··· Given information ···
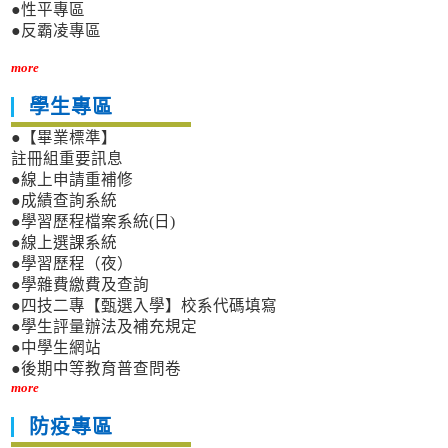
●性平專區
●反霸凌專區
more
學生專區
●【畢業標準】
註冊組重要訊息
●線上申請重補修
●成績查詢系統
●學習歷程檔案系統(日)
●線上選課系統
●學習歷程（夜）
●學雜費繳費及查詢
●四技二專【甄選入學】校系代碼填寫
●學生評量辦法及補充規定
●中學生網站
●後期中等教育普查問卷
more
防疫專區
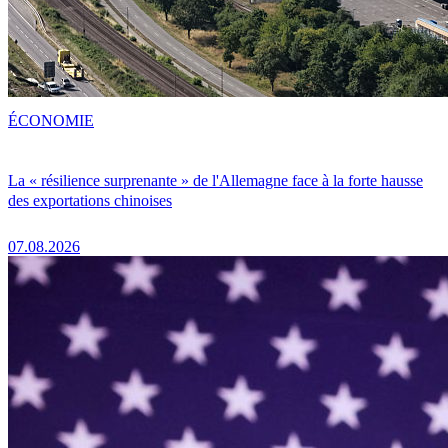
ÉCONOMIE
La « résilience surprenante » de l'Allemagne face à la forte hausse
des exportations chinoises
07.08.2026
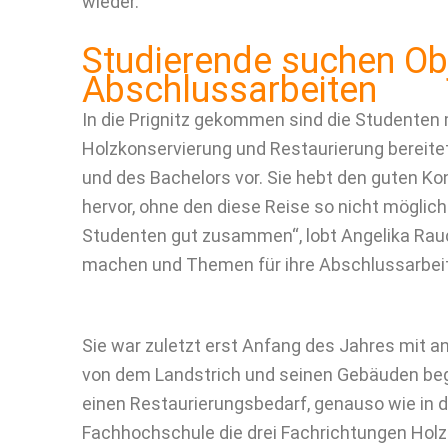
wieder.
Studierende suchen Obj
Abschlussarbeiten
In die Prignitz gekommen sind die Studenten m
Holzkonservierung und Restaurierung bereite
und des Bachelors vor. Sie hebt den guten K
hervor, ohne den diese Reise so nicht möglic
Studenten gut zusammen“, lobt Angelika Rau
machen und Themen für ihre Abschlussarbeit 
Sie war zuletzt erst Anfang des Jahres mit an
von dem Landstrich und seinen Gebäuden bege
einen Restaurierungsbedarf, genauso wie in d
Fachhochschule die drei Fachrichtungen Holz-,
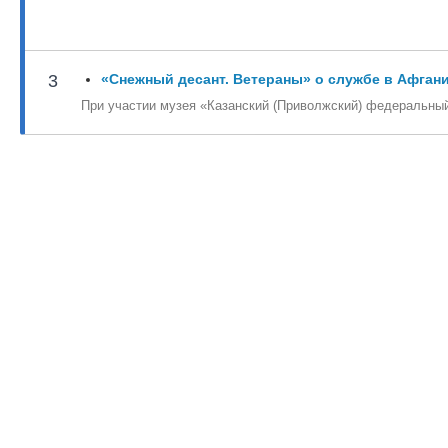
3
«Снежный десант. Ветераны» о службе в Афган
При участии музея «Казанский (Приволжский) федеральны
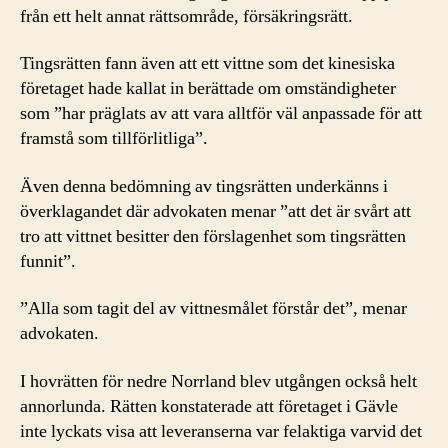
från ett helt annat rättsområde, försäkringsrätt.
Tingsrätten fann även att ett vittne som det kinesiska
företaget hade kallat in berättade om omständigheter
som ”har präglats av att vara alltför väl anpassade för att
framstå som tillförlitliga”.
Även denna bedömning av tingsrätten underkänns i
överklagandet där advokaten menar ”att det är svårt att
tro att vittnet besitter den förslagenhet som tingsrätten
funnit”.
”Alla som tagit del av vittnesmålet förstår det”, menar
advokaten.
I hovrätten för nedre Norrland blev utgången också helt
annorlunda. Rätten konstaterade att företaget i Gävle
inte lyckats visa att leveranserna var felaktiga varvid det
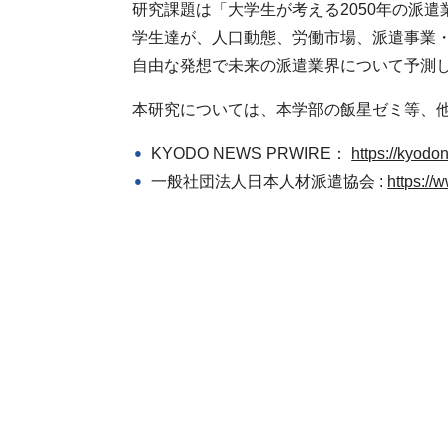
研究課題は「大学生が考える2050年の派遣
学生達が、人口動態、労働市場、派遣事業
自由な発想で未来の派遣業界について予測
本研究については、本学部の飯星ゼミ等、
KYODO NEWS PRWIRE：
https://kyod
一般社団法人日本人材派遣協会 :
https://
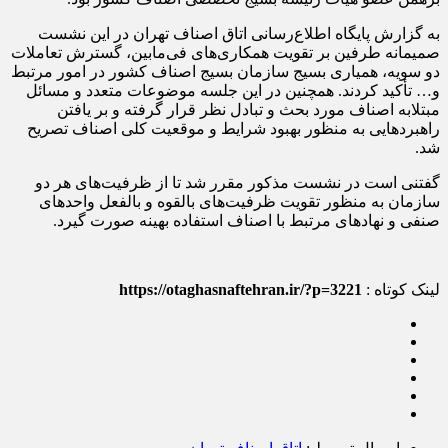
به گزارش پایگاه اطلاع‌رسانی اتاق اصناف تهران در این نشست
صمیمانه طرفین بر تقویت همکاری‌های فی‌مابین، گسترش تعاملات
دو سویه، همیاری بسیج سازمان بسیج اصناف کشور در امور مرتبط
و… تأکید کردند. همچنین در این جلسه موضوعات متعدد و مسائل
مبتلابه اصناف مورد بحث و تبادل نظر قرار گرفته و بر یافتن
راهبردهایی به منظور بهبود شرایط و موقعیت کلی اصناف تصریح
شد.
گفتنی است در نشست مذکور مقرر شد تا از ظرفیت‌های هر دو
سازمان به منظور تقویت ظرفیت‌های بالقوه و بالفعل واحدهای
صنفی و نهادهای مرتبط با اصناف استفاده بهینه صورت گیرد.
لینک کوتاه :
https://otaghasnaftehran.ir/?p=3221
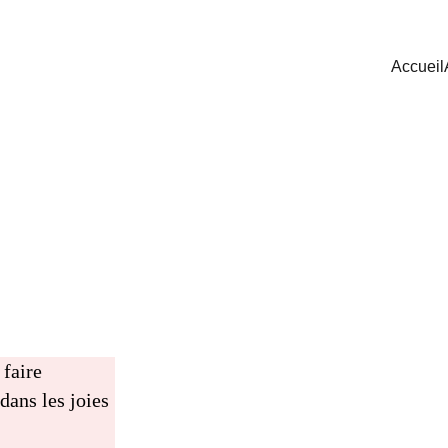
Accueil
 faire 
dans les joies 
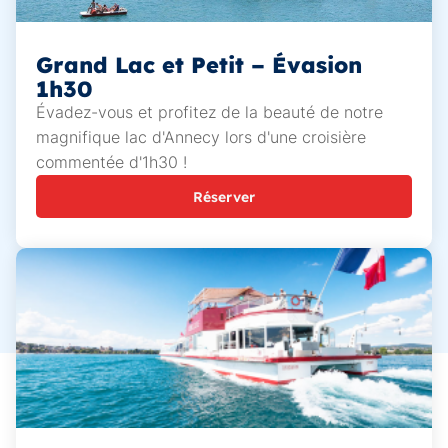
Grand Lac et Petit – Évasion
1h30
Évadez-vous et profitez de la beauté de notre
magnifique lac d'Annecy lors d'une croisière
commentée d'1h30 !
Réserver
···
Required action →
No images belong in the copy. Transcribe every record exactly.

Answer to this problem →
●性平專區
●反霸凌專區
more
學生專區
●【畢業標準】
註冊組重要訊息
●線上申請重補修
●成績查詢系統
●學習歷程檔案系統(日)
●線上選課系統
●學習歷程（夜）
●學雜費繳費及查詢
●四技二專【甄選入學】校系代碼填寫
●學生評量辦法及補充規定
●中學生網站
●後期中等教育普查問卷
more
防疫專區
ÉCONOMIE
La « résilience surprenante » de l'Allemagne face à la forte hausse
des exportations chinoises
07.08.2026
wieder.
Studierende suchen Obj
Abschlussarbeiten
In die Prignitz gekommen sind die Studenten m
Holzkonservierung und Restaurierung bereite
und des Bachelors vor. Sie hebt den guten K
hervor, ohne den diese Reise so nicht möglic
Studenten gut zusammen“, lobt Angelika Rau
machen und Themen für ihre Abschlussarbeit 
Sie war zuletzt erst Anfang des Jahres mit an
von dem Landstrich und seinen Gebäuden bege
einen Restaurierungsbedarf, genauso wie in d
Fachhochschule die drei Fachrichtungen Holz-,
3
«Снежный десант. Ветераны» о службе в Афган
При участии музея «Казанский (Приволжский) федеральны
från ett helt annat rättsområde, försäkringsrätt.
Tingsrätten fann även att ett vittne som det kinesiska
företaget hade kallat in berättade om omständigheter
som ”har präglats av att vara alltför väl anpassade för att
framstå som tillförlitliga”.
Även denna bedömning av tingsrätten underkänns i
överklagandet där advokaten menar ”att det är svårt att
tro att vittnet besitter den förslagenhet som tingsrätten
funnit”.
”Alla som tagit del av vittnesmålet förstår det”, menar
advokaten.
I hovrätten för nedre Norrland blev utgången också helt
annorlunda. Rätten konstaterade att företaget i Gävle
inte lyckats visa att leveranserna var felaktiga varvid det
研究課題は「大学生が考える2050年の派遣
学生達が、人口動態、労働市場、派遣事業
自由な発想で未来の派遣業界について予測
本研究については、本学部の飯星ゼミ等、
KYODO NEWS PRWIRE：
https://kyod
一般社団法人日本人材派遣協会 :
https://
به گزارش پایگاه اطلاع‌رسانی اتاق اصناف تهران در این نشست
صمیمانه طرفین بر تقویت همکاری‌های فی‌مابین، گسترش تعاملات
دو سویه، همیاری بسیج سازمان بسیج اصناف کشور در امور مرتبط
و… تأکید کردند. همچنین در این جلسه موضوعات متعدد و مسائل
مبتلابه اصناف مورد بحث و تبادل نظر قرار گرفته و بر یافتن
راهبردهایی به منظور بهبود شرایط و موقعیت کلی اصناف تصریح
شد.
گفتنی است در نشست مذکور مقرر شد تا از ظرفیت‌های هر دو
سازمان به منظور تقویت ظرفیت‌های بالقوه و بالفعل واحدهای
صنفی و نهادهای مرتبط با اصناف استفاده بهینه صورت گیرد.
لینک کوتاه :
https://otaghasnaftehran.ir/?p=3221
Accueil
 faire 
dans les joies 
Grand Lac et Petit – Évasion
1h30
Évadez-vous et profitez de la beauté de notre
magnifique lac d'Annecy lors d'une croisière
commentée d'1h30 !
Réserver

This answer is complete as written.